Analysts expect the drought, the worst since 1956, will yield the smallest corn crop in six years, meaning record-high prices and tight supplies. It would be the third year of declining corn production despite large plantings…
Drought and heat fed each other in July, according to Jake Crouch, a scientist at NOAA’s National Climatic Data Center.
Dry soils in the summer tend to drive up daytime temperatures, and because dry soils prevailed over so much of the United States, that helped make things hotter over a wide area, Crouch said…
“The hotter it gets, the drier it gets, the hotter it gets,” Crouch said.
President Obama has called on Congress to pass a farm bill so disaster aid can flow to livestock producers. Crop insurance covers most row-crop growers but ranchers aren’t especially covered.
Of course, the folks who pray for rain – could pray for a Congress that pays attention to science and real-time economics. Mail me a penny postcard when that happens. The Congress, that is. Not the praying.
For much of the year drought has been plaguing American grasslands. But a recent study found that grasses do not appear to be losing the turf war against climate when it comes to surviving with little precipitation.
The Kansas State University-led study looked at the drought tolerance of 426 species of grass from around the world. The goal was to better understand how grasslands in different parts of the world may respond to the changes in frequency and severity of drought in the future.

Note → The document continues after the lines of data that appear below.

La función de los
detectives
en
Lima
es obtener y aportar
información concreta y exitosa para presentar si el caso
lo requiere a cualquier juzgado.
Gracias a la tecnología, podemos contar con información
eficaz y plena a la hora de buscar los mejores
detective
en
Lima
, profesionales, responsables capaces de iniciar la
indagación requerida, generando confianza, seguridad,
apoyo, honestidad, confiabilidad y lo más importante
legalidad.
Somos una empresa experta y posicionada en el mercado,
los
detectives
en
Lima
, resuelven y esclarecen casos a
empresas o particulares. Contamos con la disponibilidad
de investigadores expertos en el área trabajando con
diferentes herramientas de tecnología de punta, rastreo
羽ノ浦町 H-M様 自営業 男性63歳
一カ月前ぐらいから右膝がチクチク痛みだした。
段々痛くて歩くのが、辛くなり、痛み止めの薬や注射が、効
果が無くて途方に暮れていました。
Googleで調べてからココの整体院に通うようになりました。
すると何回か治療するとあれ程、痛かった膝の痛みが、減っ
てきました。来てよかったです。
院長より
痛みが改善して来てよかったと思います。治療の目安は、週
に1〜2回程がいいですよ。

Grasslands have several important ecological functions, according to Joseph Craine…the study’s lead author. Grasslands convert and store carbon dioxide, are a food source for grazing animals like cattle and bison, and help cool the surrounding atmosphere.
“The idea is that if you maintain a diverse grassland, you’ll have a large number of drought-tolerant species ready to take over critical functions if there is a change in climate or an extended period of drought, like what we’ve had this year,” Craine said. “Yet, we’ve never known which grasslands have drought-tolerant species in them…”
…Grasses were grown on campus in a walk-in growth chamber with high intensity lighting that simulated sunny weather. After six weeks, researchers stopped watering the grass samples and observed at what point each grass stopped being able to take up water.
“In the end they all succumbed to drought,” Craine said. “But that was our goal: to stress them all enough to know at what point they give in. What we saw was that some of grass species were about as tough as lettuce, meaning that after a day or two without water they would start to wilt and curl up. Others, however, were able to go for a week or two without water…”
“If we still have grasslands that are diverse, the grasslands are going to continue to function relatively well and not change too much,” Craine said. “But when we replace our prairies with ones that just have a few species in it, then it’s less likely that grasslands will be able to function normally in the future. That affects the animals and other things that depend on grasslands, making it more likely that the whole ecosystem collapses.”
Consistent with most ecologies. Natural or human-altered, monocultures are less likely to survive major changes in climate or the ravages of disease. The best farmers figured this out long ago – in my mind.